● Your task: Using only the entries below, copy exactly the lines that begin at the one with "التجميل والعناية بالبشرة" and end at the one with "luz artificial y", both included. Drop the pictures.

● Information supplied:
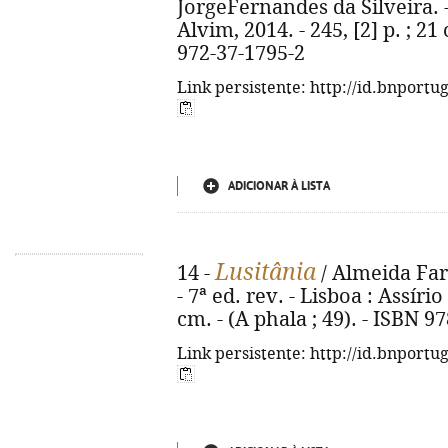
JorgeFernandes da Silveira. - 
Alvim, 2014. - 245, [2] p. ; 21
972-37-1795-2
Link persistente: http://id.bnportu
ADICIONAR À LISTA
Lusitânia
14 -
/ Almeida Fari
- 7ª ed. rev. - Lisboa : Assírio
cm. - (A phala ; 49). - ISBN 9
Link persistente: http://id.bnportu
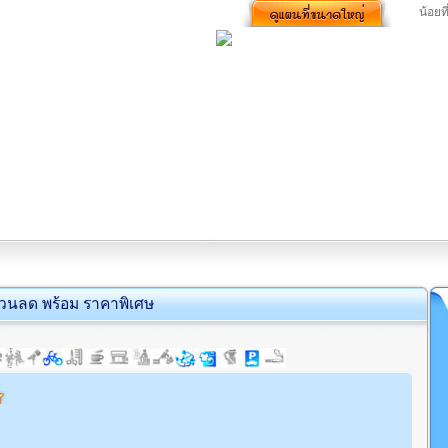
น้อยท
่วนลด พร้อม ราคาพิเศษ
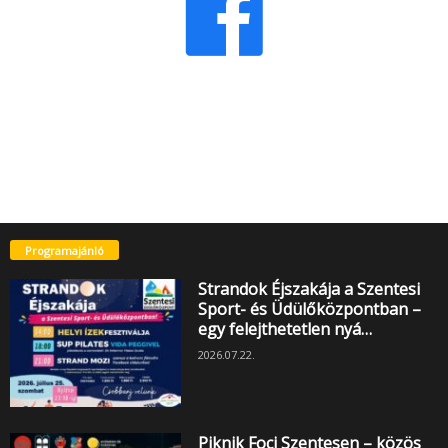
Programajánló
Strandok Éjszakája a Szentesi
Sport- és Üdülőközpontban –
egy felejthetetlen nyá…
2026.07.22.
Piknik Foci Szentesen – közös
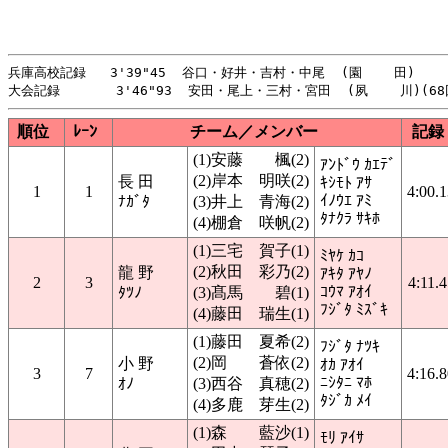
兵庫高校記録   3'39"45  谷口・好井・吉村・中尾  (園    田)     
順位
ﾚｰﾝ
チーム／メンバー
記録
(1)安藤 楓(2)
ｱﾝﾄﾞｳ ｶｴﾃﾞ
(2)岸本 明咲(2)
長 田
ｷｼﾓﾄ ｱｻ
1
1
4:00.
ｲﾉｳｴ ｱﾐ
ﾅｶﾞﾀ
(3)井上 青海(2)
ﾀﾅｸﾗ ｻｷﾎ
(4)棚倉 咲帆(2)
(1)三宅 賀子(1)
ﾐﾔｹ ｶｺ
(2)秋田 彩乃(2)
龍 野
ｱｷﾀ ｱﾔﾉ
2
3
4:11.4
ｺｳﾏ ｱｵｲ
ﾀﾂﾉ
(3)髙馬 碧(1)
ﾌｼﾞﾀ ﾐｽﾞｷ
(4)藤田 瑞生(1)
(1)藤田 夏希(2)
ﾌｼﾞﾀ ﾅﾂｷ
(2)岡 蒼依(2)
小 野
ｵｶ ｱｵｲ
3
7
4:16.
ﾆｼﾀﾆ ﾏﾎ
ｵﾉ
(3)西谷 真穂(2)
ﾀｼﾞｶ ﾒｲ
(4)多鹿 芽生(2)
(1)森 藍沙(1)
ﾓﾘ ｱｲｻ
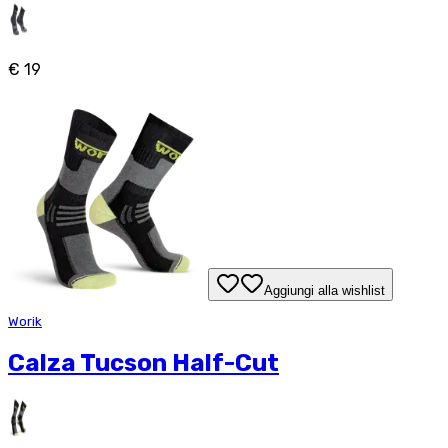
€ 19
Aggiungi alla wishlist
Worik
Calza Tucson Half-Cut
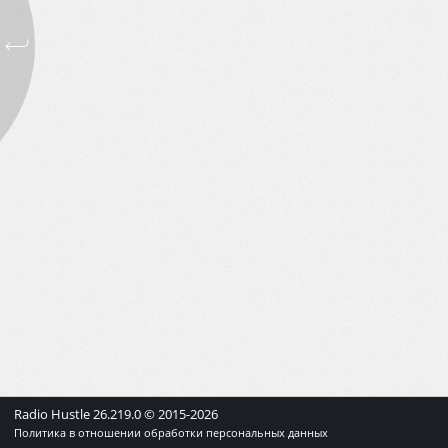
Radio Hustle
26.219.0
© 2015-
2026
Политика в отношении обработки персональных данных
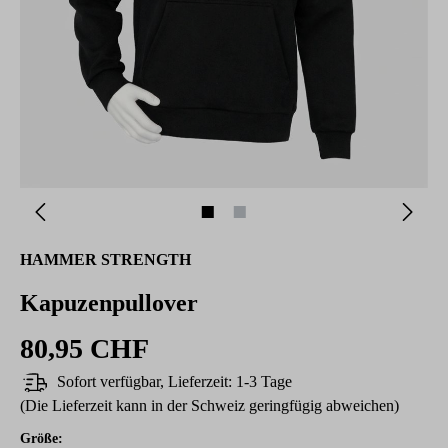
HAMMER STRENGTH
Kapuzenpullover
80,95 CHF
Sofort verfügbar, Lieferzeit: 1-3 Tage
(Die Lieferzeit kann in der Schweiz geringfügig abweichen)
auswählen
Größe
:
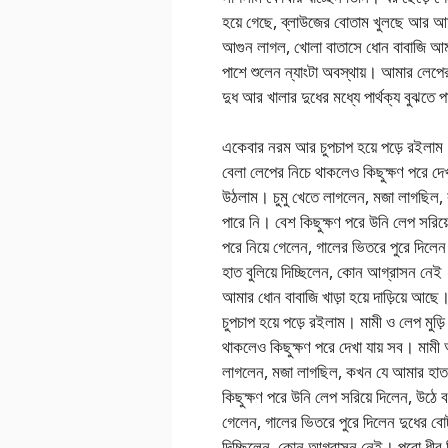
হয়ে গেছে, ব্লাউজের বোতাম খুলছে আর আম
আগুন লাগল, খোলা বাতাসে ধোন বাবাজি আম
পাশে শুলেন ন্যাংটা অবস্থায়। আমার লেপে
দুধ আর খালার দুধের মধ্যে পার্থক্য বুঝ
একেবার নরম আর চুপচাপ হয়ে পড়ে রইলাম। 
বেলা লেপের নিচে থাকলেও কিছুক্ষণ পরে দেখা
উঠলাম। চুমু খেতে লাগলেন, মজা লাগছিল,
পারে নি। বেশ কিছুক্ষণ পরে উনি লেপ সরি
পরে নিয়ে গেলেন, গালের ভিতরে পুরে দিলেন
হাত বুলিয়ে দিচ্ছিলেন, কোন আগ্রাসন নেই।
আমার ধোন বাবাজি খাড়া হয়ে দাড়িয়ে আ
চুপচাপ হয়ে পড়ে রইলাম। মামী ও লেপ মুড়ি
থাকলেও কিছুক্ষণ পরে দেখা যায় সব। মামী আ
লাগলেন, মজা লাগছিল, কখন যে আমার হাত 
কিছুক্ষণ পরে উনি লেপ সরিয়ে দিলেন, উঠ
গেলেন, গালের ভিতরে পুরে দিলেন দুধের বোট
দিচ্ছিলেন, কোন আগ্রাসন নেই। পুরো ধীর 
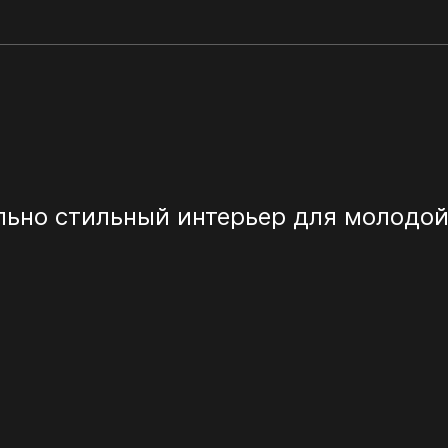
ьно стильный интерьер для молодой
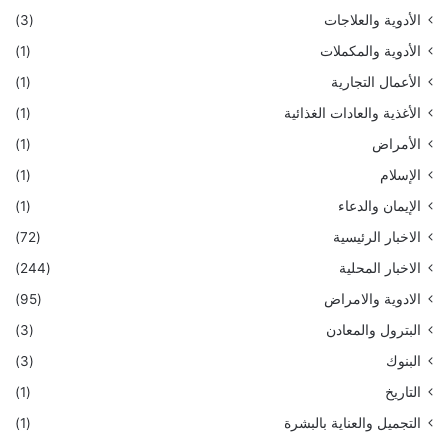
الأدوية والعلاجات
(3)
الأدوية والمكملات
(1)
الأعمال التجارية
(1)
الأغذية والعادات الغذائية
(1)
الأمراض
(1)
الإسلام
(1)
الإيمان والدعاء
(1)
الاخبار الرئيسية
(72)
الاخبار المحلية
(244)
الادوية والامراض
(95)
البترول والمعادن
(3)
البنوك
(3)
التاريخ
(1)
التجميل والعناية بالبشرة
(1)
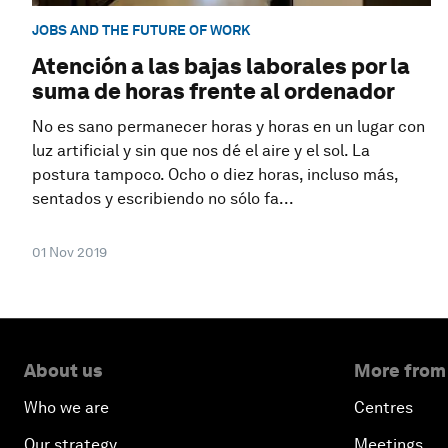
JOBS AND THE FUTURE OF WORK
Atención a las bajas laborales por la
suma de horas frente al ordenador
No es sano permanecer horas y horas en un lugar con
luz artificial y sin que nos dé el aire y el sol. La
postura tampoco. Ocho o diez horas, incluso más,
sentados y escribiendo no sólo fa...
01 Nov 2019
About us
More from
Who we are
Centres
Our strategy
Meetings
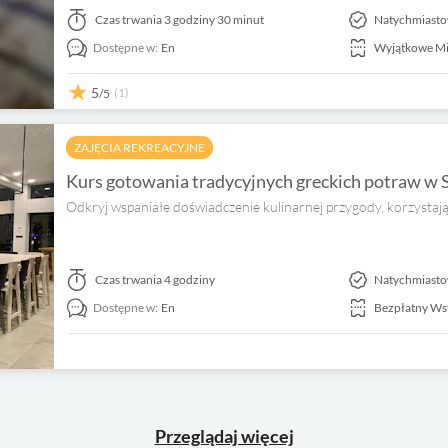
Czas trwania
3 godziny 30 minut
Natychmiasto
Dostępne w:
En
Wyjątkowe Mi
5
(1)
/5
ZAJĘCIA REKREACYJNE
Kurs gotowania tradycyjnych greckich potraw w 
Odkryj wspaniałe doświadczenie kulinarnej przygody, korzystają
Czas trwania
4 godziny
Natychmiasto
Dostępne w:
En
Bezpłatny Ws
Przeglądaj więcej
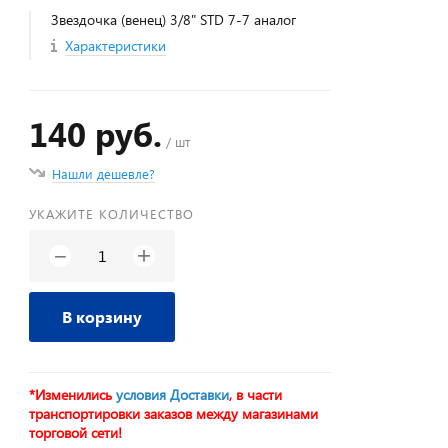
Звездочка (венец) 3/8" STD 7-7 аналог
Характеристики
140 руб.
/ шт
Нашли дешевле?
УКАЖИТЕ КОЛИЧЕСТВО
+
−
В корзину
*Изменились
условия Доставки
, в части
транспортировки заказов между магазинами
торговой сети!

● Response area:
التجميل والعناية بالبشرة
(1)
JOBS AND THE FUTURE OF WORK
Atención a las bajas laborales por la
suma de horas frente al ordenador
No es sano permanecer horas y horas en un lugar con
luz artificial y sin que nos dé el aire y el sol. La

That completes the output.